Hüseyin düştü atından sahra-yı Kerbelaya
Cibril git haber ver sultan-ı enbiyaya.
Fuzuli
Muharrem ayı, İslam tarihinde yaşanmış büyük hadiseleri içinde barındırır. Bu hadiselerden bazıları müminler için sevinç ve kurtuluş vesilesi iken; bazıları ise, üzüntü ve keder sebebidir. Resulullah (sav) ve sahabelerinin hicreti bu ayda gerçekleşmiştir.
Mah-ı matem (yas ayı) olarak da isimlendirilen Muharrem ayı, keder ve matemini “Kerbela”dan alır. Zira Kerb-ü bela; bela, mihnet, keder yeridir. Kutsiyetinden dolayı “Mukaddes Muharrem” de denilen Muharrem ayı, isminden de anlaşılacağı üzere haram kılınmış aylardandır. İçinde kan dökmenin haram olduğu aylardan… Ne hazindir ki, içinde kan dökmenin haram olduğu bu ayda, en kutsal kanlar döküldü. Hem de Müslümanların eliyle…
Hicretten Kerbela`ya acı bir yol vardır. Mekke`den Medine`ye hicret ile Kerbela vakası arasında her ne kadar 60 yıl olsa da her iki hadise de aynı ay ve günlerde yaşanmıştır. Muharrem ayı ,her ikisine de şahitlik etmiştir. Birinde Kutlu Peygamber, İslam`ı yaşamak için yurt bulurken; diğerinde kutlu torunu, peygamber şehri de dahil olmak üzere İslam`ı yaşayacak yer bulamayıp, yurtsuz kalmıştır. Kerbela; yurtsuz ve sahipsiz kalmışların faciası ve yurdudur. Mehcurların (terk edilmiş ve sahipsiz bırakılmışların) yurdu…
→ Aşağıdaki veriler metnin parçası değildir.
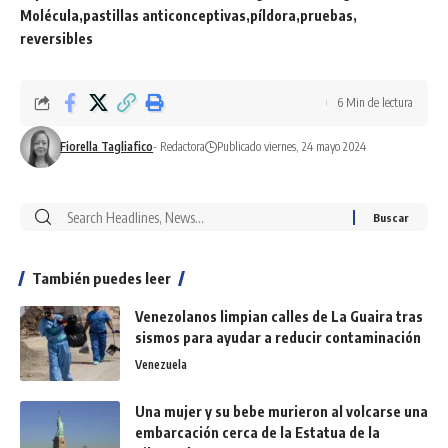
Molécula
pastillas anticonceptivas
píldora
pruebas
reversibles
6 Min de lectura
Fiorella Tagliafico
- Redactora
Publicado viernes, 24 mayo 2024
También puedes leer
Venezolanos limpian calles de La Guaira tras
sismos para ayudar a reducir contaminación
Venezuela
Una mujer y su bebe murieron al volcarse una
embarcación cerca de la Estatua de la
Kur`anın Müslümanların elinde mehcur kaldığı dönemlerde, Kur`n ehli de mehcurlaşır. Resul (sav) sadece Kur`an için şikayette bulunmayacak elbette. Pek tabii cennet reyhanları için de şikayette bulunacaktır Rabbine. Ve şikayet edeceği kimselerin başında, kendisiyle hicret eden muhacirlerin ve hicretlerine kucak açan Ensarın çocukları gelecektir. Çünkü sevgili torunlarını onlar katletmiştir.
Kanlarının dökülmesi en haram olan kişilerin kanları, kan dökmenin en haram olduğu ayda hem de Müslümanlarca döküldü. Hem de haram ayların kutsallığına ve haramlığına inandıkları halde…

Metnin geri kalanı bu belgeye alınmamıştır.